Gabrielle Dyment and Anna Fenko presented their study at ICORIA 2023
Green advertising advocates for environmentally responsible lifestyles, makes claims of environmental friendliness, highlights corporate environmental initiatives, and often shows natural environments. Unfortunately, presentations of a brand as green can be intentionally misleading, which is called greenwashing.
Executional greenwashing is using images of nature in ads to mislead consumers that the brand is sustainable. Our study investigated how these nature images influence consumer’s attitude towards a brand and brand’s ecological image and whether truthful information about brand’s ecological performance (eco-labels) can mitigate this effect.
In the experiment, 172 participants were randomly assigned to one of the conditions combining green versus red eco-label and nature versus urban image. Consumers responded more strongly to the labels than to the images. Truthful information about the environmental performance of the brand (eco-labels) decreased environmental deception of executional greenwashing. The effect of eco-labels was stronger for participants who care for environmental.

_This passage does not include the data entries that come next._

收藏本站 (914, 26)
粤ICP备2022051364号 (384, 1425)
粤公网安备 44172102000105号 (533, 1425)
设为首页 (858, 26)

When consumers are given the information needed to make informed evaluations, they will use that information and process it critically. We have also demonstrated that even consumers who do not care for environment were able to see past the effects of executional greenwashing when eco-labels were provided.
Therefore, eco-labels can be successfully used to combat executional greenwashing. Green brands and policy makers should take advantage of this finding.